MACHINE LEARNING–BASED CYBERSECURITY MODELS FOR SAFEGUARDING INDUSTRIAL AUTOMATION AND CRITICAL INFRASTRUCTURE SYSTEMS

Abstract

This quantitative study had evaluated machine learning–based cybersecurity models for safeguarding industrial automation and critical infrastructure systems through a multi-case comparative experiment. Three benchmark OT/CI cases had been examined (water treatment, smart grid, and pipeline/manufacturing), yielding 36,600 control-cycle windows. Normal operation had dominated all cases, ranging from 82.0% to 86.0% of windows, while attack windows had remained between 14.0% and 18.0%. Cyber-layer attacks had formed the largest malicious share in every case (6.4%–9.2%), followed by physical/process-integrity attacks (4.1%–6.1%) and hybrid multi-stage events (2.7%–3.5%). Within-domain correlations had been strong, including cyber periodicity with command density (r=0.82) and actuator–sensor synchrony with residual stability (r=0.79). Cross-domain correlations had increased sharply during attacks; for example, timing deviation with process residual spikes had risen from 0.34 in normal windows to 0.77 under DoS, and command entropy with trajectory infeasibility had increased from 0.29 to 0.74 under stealth drift. Reliability and validity had been confirmed, with Cronbach’s alpha spanning 0.83–0.91 and fused blocks reaching 0.91, while fused factors had shown the strongest normal-attack mean gap (1.52 SD units).

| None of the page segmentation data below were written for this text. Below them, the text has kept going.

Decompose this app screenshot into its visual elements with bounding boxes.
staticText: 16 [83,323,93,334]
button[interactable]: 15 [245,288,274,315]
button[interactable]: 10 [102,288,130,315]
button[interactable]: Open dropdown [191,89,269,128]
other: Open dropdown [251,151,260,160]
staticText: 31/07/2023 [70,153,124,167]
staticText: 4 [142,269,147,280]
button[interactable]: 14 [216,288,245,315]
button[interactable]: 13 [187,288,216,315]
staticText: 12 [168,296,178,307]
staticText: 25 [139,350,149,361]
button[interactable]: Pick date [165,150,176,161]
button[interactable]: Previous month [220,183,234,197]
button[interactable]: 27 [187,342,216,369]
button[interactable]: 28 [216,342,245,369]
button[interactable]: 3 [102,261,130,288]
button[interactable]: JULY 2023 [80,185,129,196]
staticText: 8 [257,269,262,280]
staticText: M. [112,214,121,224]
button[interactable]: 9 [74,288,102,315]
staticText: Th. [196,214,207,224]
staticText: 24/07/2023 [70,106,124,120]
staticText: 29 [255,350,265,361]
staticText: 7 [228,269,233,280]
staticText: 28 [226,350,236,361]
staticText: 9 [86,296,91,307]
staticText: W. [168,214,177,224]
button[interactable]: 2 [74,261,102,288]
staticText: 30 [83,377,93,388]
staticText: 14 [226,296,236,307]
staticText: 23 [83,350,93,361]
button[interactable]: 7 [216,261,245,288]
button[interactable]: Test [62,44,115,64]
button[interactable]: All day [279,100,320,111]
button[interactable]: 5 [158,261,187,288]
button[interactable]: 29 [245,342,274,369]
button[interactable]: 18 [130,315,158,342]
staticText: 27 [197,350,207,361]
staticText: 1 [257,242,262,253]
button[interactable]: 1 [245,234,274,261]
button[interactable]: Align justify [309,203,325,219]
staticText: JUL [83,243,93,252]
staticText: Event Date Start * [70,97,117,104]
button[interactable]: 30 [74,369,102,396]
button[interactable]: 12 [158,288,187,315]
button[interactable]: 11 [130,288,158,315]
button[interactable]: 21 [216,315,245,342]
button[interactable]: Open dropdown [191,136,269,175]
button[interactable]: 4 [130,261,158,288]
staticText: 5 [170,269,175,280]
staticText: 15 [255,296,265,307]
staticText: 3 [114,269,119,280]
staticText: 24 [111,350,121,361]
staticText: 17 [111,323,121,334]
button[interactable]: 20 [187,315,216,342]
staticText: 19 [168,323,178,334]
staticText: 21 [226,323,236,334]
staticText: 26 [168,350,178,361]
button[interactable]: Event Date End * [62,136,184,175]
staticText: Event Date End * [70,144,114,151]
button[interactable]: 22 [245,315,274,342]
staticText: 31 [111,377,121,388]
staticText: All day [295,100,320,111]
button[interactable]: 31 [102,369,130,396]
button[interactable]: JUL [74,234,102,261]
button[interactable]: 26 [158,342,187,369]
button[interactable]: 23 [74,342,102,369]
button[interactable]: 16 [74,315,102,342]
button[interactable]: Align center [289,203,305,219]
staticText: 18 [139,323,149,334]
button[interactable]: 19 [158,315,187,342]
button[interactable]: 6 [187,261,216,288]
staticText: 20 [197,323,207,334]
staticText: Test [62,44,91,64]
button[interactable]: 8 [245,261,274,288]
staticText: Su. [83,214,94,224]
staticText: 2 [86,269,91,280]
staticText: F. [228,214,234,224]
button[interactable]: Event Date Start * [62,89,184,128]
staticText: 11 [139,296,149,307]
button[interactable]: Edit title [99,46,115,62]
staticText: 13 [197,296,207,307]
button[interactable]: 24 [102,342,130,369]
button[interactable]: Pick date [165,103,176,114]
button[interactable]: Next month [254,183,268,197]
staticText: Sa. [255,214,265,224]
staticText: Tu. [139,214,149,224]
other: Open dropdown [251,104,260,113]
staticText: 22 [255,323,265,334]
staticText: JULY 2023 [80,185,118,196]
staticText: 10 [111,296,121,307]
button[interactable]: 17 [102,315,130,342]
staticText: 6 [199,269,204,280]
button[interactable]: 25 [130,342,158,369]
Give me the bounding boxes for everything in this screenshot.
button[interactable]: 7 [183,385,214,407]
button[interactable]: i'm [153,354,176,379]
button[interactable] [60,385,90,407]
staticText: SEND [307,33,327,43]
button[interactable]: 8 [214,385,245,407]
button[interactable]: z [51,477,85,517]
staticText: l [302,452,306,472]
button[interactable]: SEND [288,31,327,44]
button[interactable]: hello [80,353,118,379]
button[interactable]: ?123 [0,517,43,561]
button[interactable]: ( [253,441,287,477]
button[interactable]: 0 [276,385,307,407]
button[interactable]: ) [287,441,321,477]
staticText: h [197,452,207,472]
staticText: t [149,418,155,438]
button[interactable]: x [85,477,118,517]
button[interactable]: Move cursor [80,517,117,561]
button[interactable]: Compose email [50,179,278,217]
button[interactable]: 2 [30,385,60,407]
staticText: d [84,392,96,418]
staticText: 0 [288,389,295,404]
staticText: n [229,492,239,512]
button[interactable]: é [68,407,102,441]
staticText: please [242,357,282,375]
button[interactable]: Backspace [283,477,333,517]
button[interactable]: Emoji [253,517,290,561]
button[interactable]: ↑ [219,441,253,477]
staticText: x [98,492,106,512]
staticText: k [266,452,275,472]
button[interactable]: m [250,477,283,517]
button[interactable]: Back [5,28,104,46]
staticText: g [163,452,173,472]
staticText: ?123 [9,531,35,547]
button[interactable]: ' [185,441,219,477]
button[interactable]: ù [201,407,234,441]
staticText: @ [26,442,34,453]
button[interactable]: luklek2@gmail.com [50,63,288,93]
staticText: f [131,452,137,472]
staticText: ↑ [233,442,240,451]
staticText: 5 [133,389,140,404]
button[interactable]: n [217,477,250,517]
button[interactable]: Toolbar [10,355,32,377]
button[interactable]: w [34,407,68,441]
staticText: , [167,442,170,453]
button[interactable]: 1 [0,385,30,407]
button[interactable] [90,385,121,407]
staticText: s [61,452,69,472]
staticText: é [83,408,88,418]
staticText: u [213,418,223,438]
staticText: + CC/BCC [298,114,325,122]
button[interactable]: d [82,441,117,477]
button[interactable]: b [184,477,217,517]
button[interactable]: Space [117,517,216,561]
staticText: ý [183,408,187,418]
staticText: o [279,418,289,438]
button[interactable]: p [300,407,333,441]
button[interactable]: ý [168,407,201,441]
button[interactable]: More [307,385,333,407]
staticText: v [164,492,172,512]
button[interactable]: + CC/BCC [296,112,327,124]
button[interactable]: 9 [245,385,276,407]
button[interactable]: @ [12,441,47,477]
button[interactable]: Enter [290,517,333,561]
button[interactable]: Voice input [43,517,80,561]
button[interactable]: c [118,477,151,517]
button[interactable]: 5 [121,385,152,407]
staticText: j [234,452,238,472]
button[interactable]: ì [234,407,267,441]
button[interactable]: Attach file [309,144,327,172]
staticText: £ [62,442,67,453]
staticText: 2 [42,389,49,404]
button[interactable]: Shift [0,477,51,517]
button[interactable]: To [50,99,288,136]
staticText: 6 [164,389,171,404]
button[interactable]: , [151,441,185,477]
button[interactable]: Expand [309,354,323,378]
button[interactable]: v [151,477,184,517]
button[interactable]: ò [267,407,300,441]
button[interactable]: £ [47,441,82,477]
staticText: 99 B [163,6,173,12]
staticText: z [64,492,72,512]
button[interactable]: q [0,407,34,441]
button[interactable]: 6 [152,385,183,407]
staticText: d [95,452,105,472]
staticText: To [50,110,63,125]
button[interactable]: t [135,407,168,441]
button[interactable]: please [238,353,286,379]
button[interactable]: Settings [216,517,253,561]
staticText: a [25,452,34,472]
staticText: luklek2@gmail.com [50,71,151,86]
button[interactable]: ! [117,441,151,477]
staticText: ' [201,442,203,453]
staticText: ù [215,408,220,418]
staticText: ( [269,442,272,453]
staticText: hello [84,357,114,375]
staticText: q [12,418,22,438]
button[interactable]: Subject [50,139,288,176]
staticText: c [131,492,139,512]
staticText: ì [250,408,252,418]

Collinearity adjustment had reduced early-fusion predictors from 38 to 30 and lowered Imax from 18.9 to 8.9. Descriptive model outcomes had shown that late-fusion hybrid ensembles achieved the best overall performance (Accuracy 0.969±0.011; Precision 0.934±0.022; Recall 0.902±0.029; F1 0.918±0.024; ROC-AUC 0.964±0.012; FPR 0.025±0.006; Latency 2.08±0.30 s), exceedingly deep early-fusion models (Recall 0.886; FPR 0.029) and classical supervised cyber-only baselines (Recall 0.781; FPR 0.041). Factorial ANOVA had indicated significant model-family effects on Recall (F=26.84, p<0.001, ηp²=0.32) and F1 (F=21.09, p<0.001, ηp²=0.27), alongside a significant fusion effect on Recall (F=19.57, p<0.001, ηp²=0.17). Attack-type analysis had shown highest detectability for DoS (Recall 0.93) and command injection (0.90), with lower Recall for replay (0.84), false data injection (0.82), and stealth drift (0.78). Overall, fused deep and hybrid architectures had provided the most reliable balance of high sensitivity and low nuisance alarms under cyber–physical OT constraints.